Return the stretch from the line with "Devoluciones" through the line with "optimale. Leur construction" in the data below, character for character, skipping all pictures.

*** Opening DATA FOR REVIEW ***

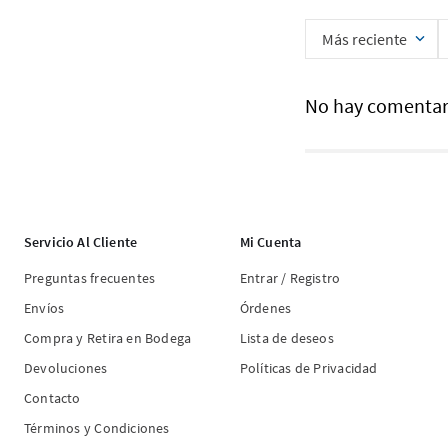
Más reciente
No hay comentar
Servicio Al Cliente
Mi Cuenta
Preguntas frecuentes
Entrar / Registro
Envíos
Órdenes
Compra y Retira en Bodega
Lista de deseos
Devoluciones
Políticas de Privacidad
Contacto
Términos y Condiciones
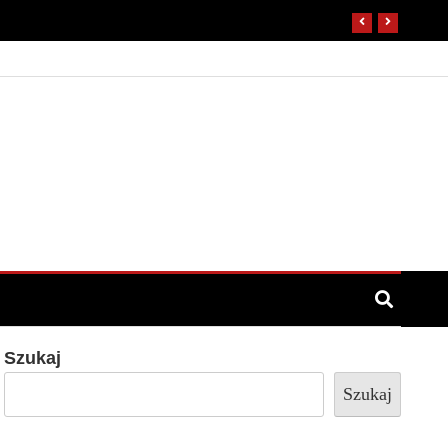
Szukaj
Szukaj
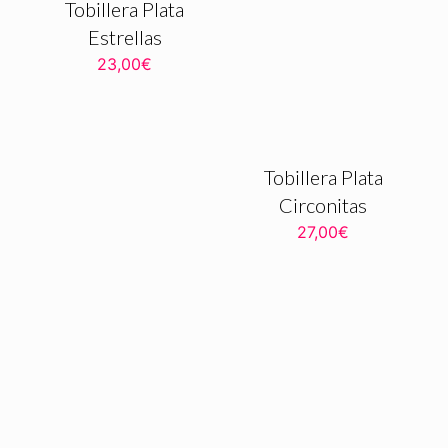
Tobillera Plata
Estrellas
23,00
€
Tobillera Plata
Circonitas
27,00
€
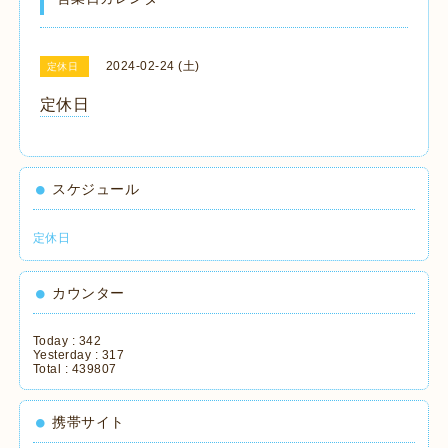
2024-02-24 (土)
定休日
定休日
スケジュール
定休日
カウンター
Today :
342
Yesterday :
317
Total :
439807
携帯サイト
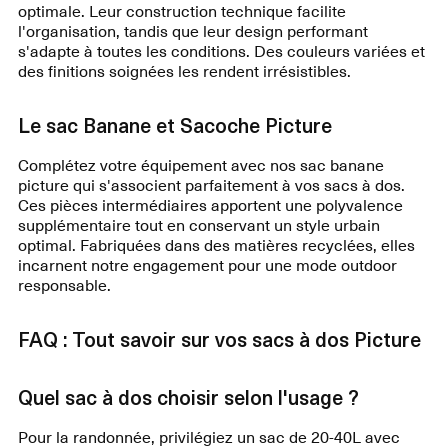
optimale. Leur construction technique facilite
l'organisation, tandis que leur design performant
s'adapte à toutes les conditions. Des couleurs variées et
des finitions soignées les rendent irrésistibles.
Le sac Banane et Sacoche Picture
Complétez votre équipement avec nos sac banane
picture qui s'associent parfaitement à vos sacs à dos.
Ces pièces intermédiaires apportent une polyvalence
supplémentaire tout en conservant un style urbain
optimal. Fabriquées dans des matières recyclées, elles
incarnent notre engagement pour une mode outdoor
responsable.
FAQ : Tout savoir sur vos sacs à dos Picture
Quel sac à dos choisir selon l'usage ?
Pour la randonnée, privilégiez un sac de 20-40L avec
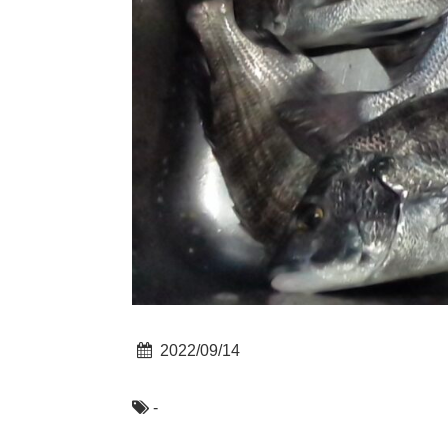
2022/09/14
-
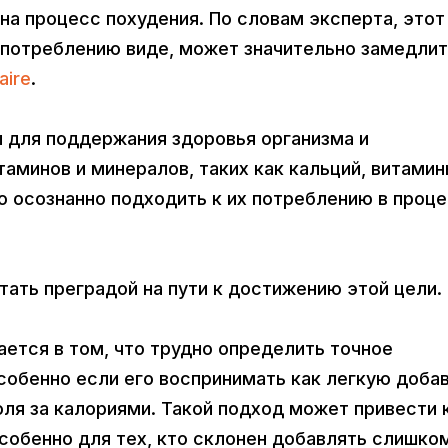
на процесс похудения. По словам эксперта, этот
 употреблению виде, может значительно замедли
aire
.
 для поддержания здоровья организма и
минов и минералов, таких как кальций, витамин
но осознанно подходить к их потреблению в проц
ать преградой на пути к достижению этой цели.
ется в том, что трудно определить точное
собенно если его воспринимать как легкую добав
ля за калориями. Такой подход может привести 
собенно для тех, кто склонен добавлять слишко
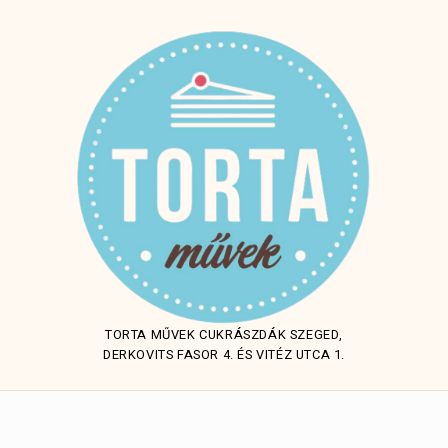
TORTA MŰVEK CUKRÁSZDÁK SZEGED,
DERKOVITS FASOR 4. ÉS VITÉZ UTCA 1.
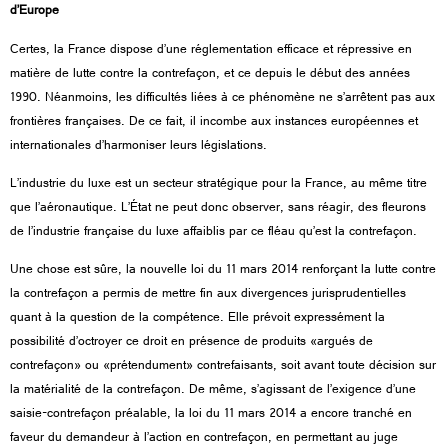
d’Europe
Certes, la France dispose d’une réglementation efficace et répressive en
matière de lutte contre la contrefaçon, et ce depuis le début des années
1990. Néanmoins, les difficultés liées à ce phénomène ne s’arrêtent pas aux
frontières françaises. De ce fait, il incombe aux instances européennes et
internationales d’harmoniser leurs législations.
L’industrie du luxe est un secteur stratégique pour la France, au même titre
que l’aéronautique. L’État ne peut donc observer, sans réagir, des fleurons
de l’industrie française du luxe affaiblis par ce fléau qu’est la contrefaçon.
Une chose est sûre, la nouvelle loi du 11 mars 2014 renforçant la lutte contre
la contrefaçon a permis de mettre fin aux divergences jurisprudentielles
quant à la question de la compétence. Elle prévoit expressément la
possibilité d’octroyer ce droit en présence de produits «argués de
contrefaçon» ou «prétendument» contrefaisants, soit avant toute décision sur
la matérialité de la contrefaçon. De même, s’agissant de l’exigence d’une
saisie-contrefaçon préalable, la loi du 11 mars 2014 a encore tranché en
faveur du demandeur à l’action en contrefaçon, en permettant au juge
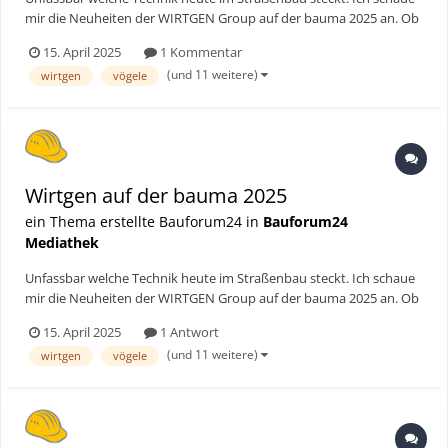
mir die Neuheiten der WIRTGEN Group auf der bauma 2025 an. Ob
1000 PS Surface Miner, der smarten Radar Walze oder XXL
15. April 2025
1 Kommentar
Straßenfertiger! ► Bauforum24 TV Youtube Kanal
(und 11 weitere)
wirtgen
vögele
Wirtgen auf der bauma 2025
ein Thema erstellte Bauforum24 in
Bauforum24
Mediathek
Unfassbar welche Technik heute im Straßenbau steckt. Ich schaue
mir die Neuheiten der WIRTGEN Group auf der bauma 2025 an. Ob
1000 PS Surface Miner, der smarten Radar Walze oder XXL
15. April 2025
1 Antwort
Straßenfertiger! ► Bauforum24 TV Youtube Kanal Hier geht's zum
(und 11 weitere)
wirtgen
vögele
vollständigen Beitrag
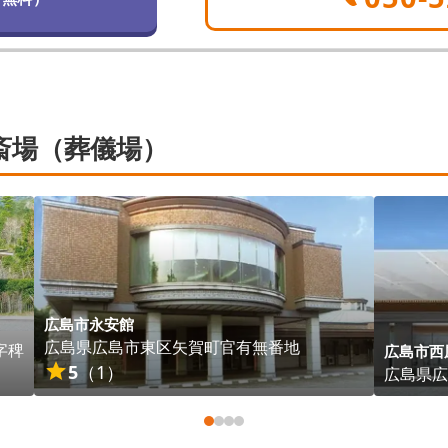
斎場（葬儀場）
広島市永安館
広島県
広島市東区
矢賀町官有無番地
字稗
広島市西
5
（
1
）
広島県
広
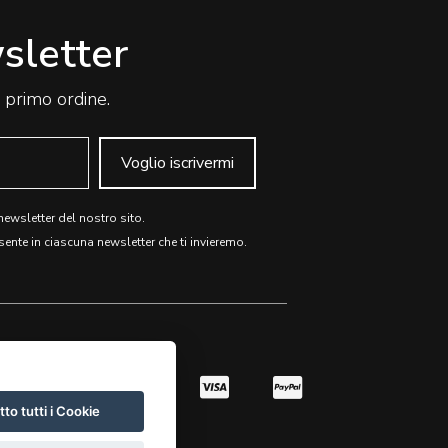
wsletter
o primo ordine.
Voglio iscrivermi
 newsletter del nostro sito.
sente in ciascuna newsletter che ti invieremo.
to tutti i Cookie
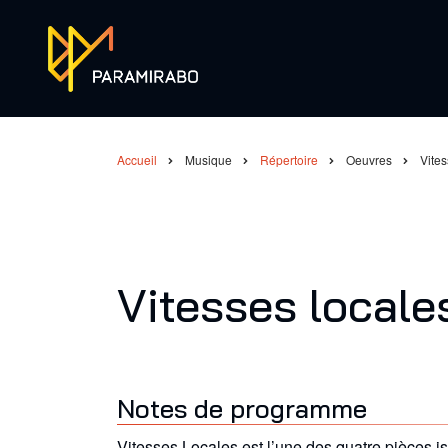
Aller
au
contenu
principal
Accueil
Musique
Répertoire
Oeuvres
Vites
Fil
d'Ariane
Vitesses locale
Notes de programme
Vitesses Locales est l’une des quatre pièces i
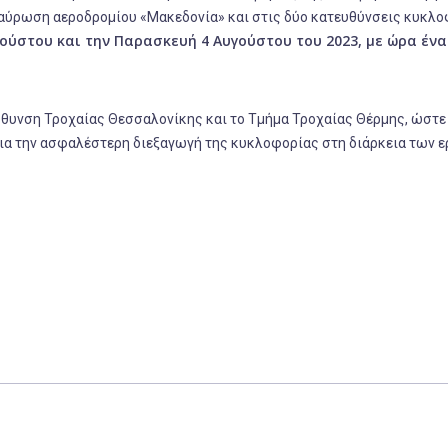
ταύρωση αεροδρομίου «Μακεδονία» και στις δύο κατευθύνσεις κυκλο
γούστου και την Παρασκευή 4 Αυγούστου του 2023, με ώρα έν
ύθυνση Τροχαίας Θεσσαλονίκης και το Τμήμα Τροχαίας Θέρμης, ώστε
ια την ασφαλέστερη διεξαγωγή της κυκλοφορίας στη διάρκεια των ε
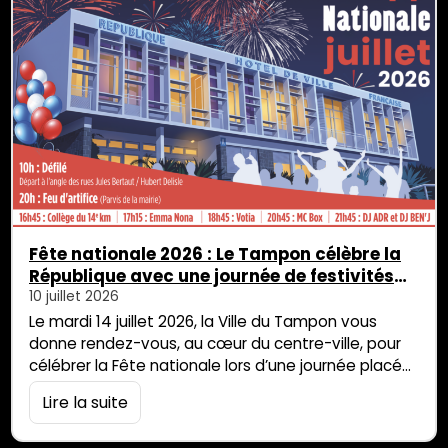
Fête nationale 2026 : Le Tampon célèbre la
République avec une journée de festivités
ouverte à tous et toutes
10 juillet 2026
Le mardi 14 juillet 2026, la Ville du Tampon vous
donne rendez-vous, au cœur du centre-ville, pour
célébrer la Fête nationale lors d’une journée placée
sous le signe de la République, du vivre-ensemble
Lire la suite
et de la convivialité. Défilé républicain, concerts
d’artistes péi et feu d’artifice rythmeront cette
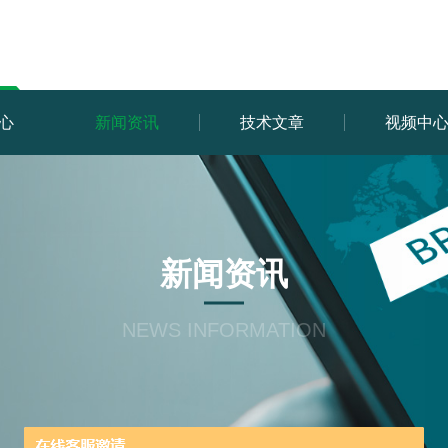
心
新闻资讯
技术文章
视频中
新闻资讯
NEWS INFORMATION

*** Closing DATA FOR REVIEW ***

**WRITTEN SOLUTION:**
Devoluciones
Políticas de Privacidad
Contacto
Términos y Condiciones
Szukaj
Szukaj
Tobillera Plata
Estrellas
23,00
€
Tobillera Plata
Circonitas
27,00
€
2024-02-24 (土)
定休日
定休日
スケジュール
定休日
カウンター
Today :
342
Yesterday :
317
Total :
439807
携帯サイト
optimale. Leur construction technique facilite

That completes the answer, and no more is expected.